The Centers for Medicare and Medicaid Services (CMS) states that to be covered, skilled therapy services must meet the following conditions:
• Ordered by a physician
• Be related to an active written treatment plan
• Be of a level of complexity and sophistication requiring the judgment, knowledge, and skills of a therapist
• Accepted under standards of medical practice
• Are reasonable and necessary
The majority of therapy billing claim denials result from failure to establish the need for skilled therapy or to adjust the plan of care in response to patient progress (or lack thereof). Adjustments to the plan of care should occur regularly to keep the patient on track toward their therapy goals.
Therapy documentation should reflect what skilled services the clinician is providing, not simply a description of what the patient is doing. Examples include:
• Providing verbal and/or tactile cues to facilitate movement quality (e.g., upright posture/core stability during activity)
• Adjustments to the patient or cycle to prevent abnormal limb movement such as excessive scapular protraction or hip ab/adduction
• Monitoring patient response to treatment (e.g., blood pressure, heart rate, oxygen saturation, dyspnea scale response, RPE scale response, observation for facial expression/ color/diaphoresis) and adjusting the exercise “dose” to maintain target heart rate
Examples of Skilled Therapy Adjustments Related to use of the OmniCycle®:
• Adjust the exercise session duration in response to improvements in patients’ endurance
– Start at 5-10 minutes and over time, increase the duration as patient improves.
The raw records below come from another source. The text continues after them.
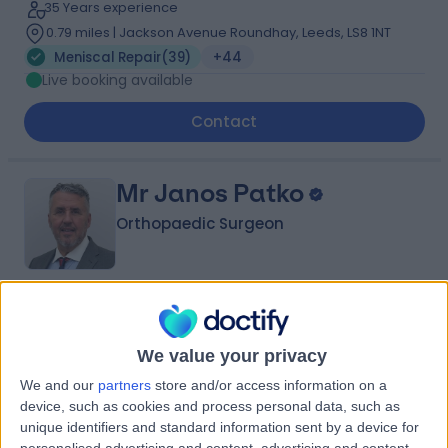
35 Years experience
0.79 miles | Jackson Avenue Roundhay, Leeds, LS8 1NT
Meniscal Repair
(
39
)
+44
Live booking available
Contact
Mr Janos Patko
Orthopaedic Surgeon
4.90
(
764 reviews
)
/5
6 Skill endorsements
We value your privacy
35 Years experience
We and our
partners
store and/or access information on a
3.31 miles | Spire Methley Park Hospital Methley Lane,
device, such as cookies and process personal data, such as
Leeds, LS26 9HG
unique identifiers and standard information sent by a device for
Meniscal Repair
(
18
)
+39
personalised advertising and content, advertising and content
Note: The
American College of Sports Medicine Position Stand on Exercise for Older Adults advises 20-30 minutes to achieve maximal benefits of aerobic exercise.1
• Adjust the resistance or work level to maintain target heart rate levels
• Adjust the RPM – Avoid having patients always exercise at a self-selected speed that does not change
– Cue the patient to increase their pace or coach them using interval training (1 min at high speed followed by 1 min of coasting) to meet their patient-specific exercise intensity targets.
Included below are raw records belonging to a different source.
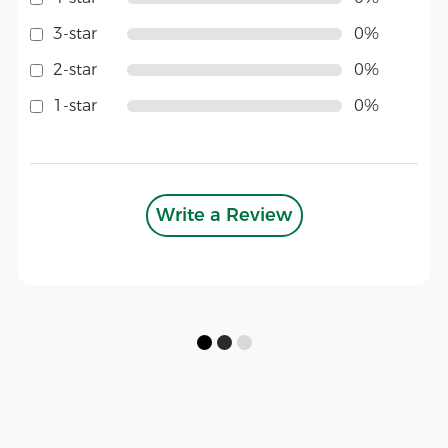
3-star
0%
2-star
0%
1-star
0%
Write a Review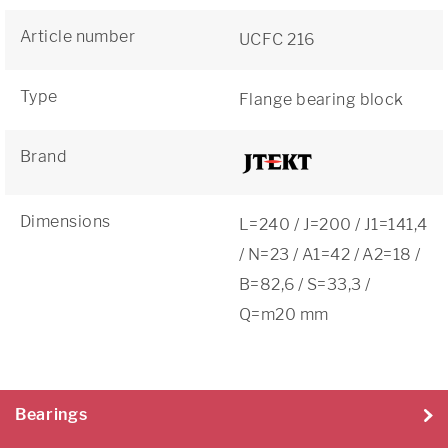
Article number
UCFC 216
Type
Flange bearing block
Brand
Dimensions
L=240 / J=200 / J1=141,4
/ N=23 / A1=42 / A2=18 /
B=82,6 / S=33,3 /
Q=m20 mm
Bearings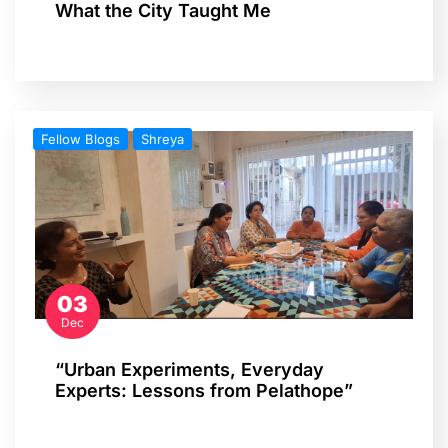
What the City Taught Me
Fellow Blogs
Shreya
03
Dec
“Urban Experiments, Everyday
Experts: Lessons from Pelathope”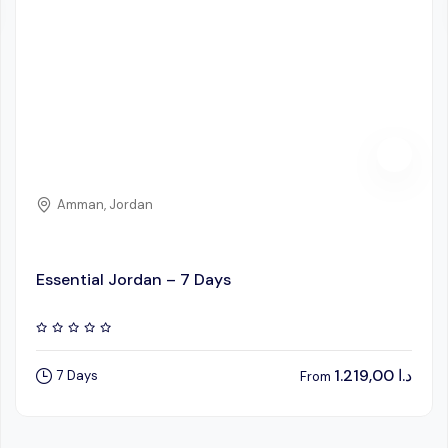
Amman, Jordan
Essential Jordan – 7 Days
1.219,00
د.ا
7 Days
From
– Set the RPM with the patient’s particular medical indications in mind – In a study of individuals with Parkinson’s disease, it was demonstrated that increasing speed to 30% greater than preferred voluntary rate resulted in improved motor function and bimanual dexterity.2
– Consider the Soccer biofeedback which adjusts RPM targets with active exercise: Minimal difficulty = 20-35 RPM, Moderate = 30-45 RPM, and Maximal = 40-70 RPM.
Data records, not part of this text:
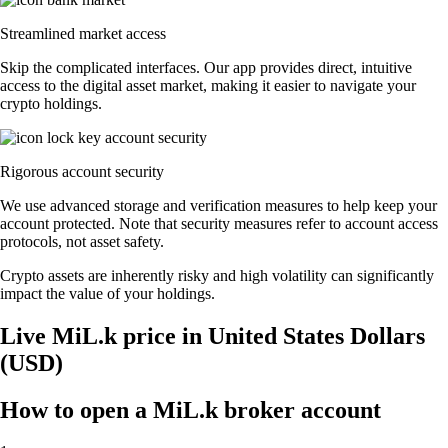
Streamlined market access
Skip the complicated interfaces. Our app provides direct, intuitive
access to the digital asset market, making it easier to navigate your
crypto holdings.
Rigorous account security
We use advanced storage and verification measures to help keep your
account protected. Note that security measures refer to account access
protocols, not asset safety.
Crypto assets are inherently risky and high volatility can significantly
impact the value of your holdings.
Live MiL.k price in United States Dollars
(USD)
How to open a MiL.k broker account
• Progress mode of cycling activity from assisted to active to active-resisted, as indicated
– Document the percentage of time the patient was “active” during the cycling exercise.
– Consider the Porcupine or Traffic Jam activities for symmetry motor control.
2. Ridgel A, Vitek J, Alberts J. Forced, Not Voluntary, Exercise Improves Motor Function in Parkinson’s Disease Patients. Neurorehabilitation and Neural Repair 2009; 23(6): 600-608.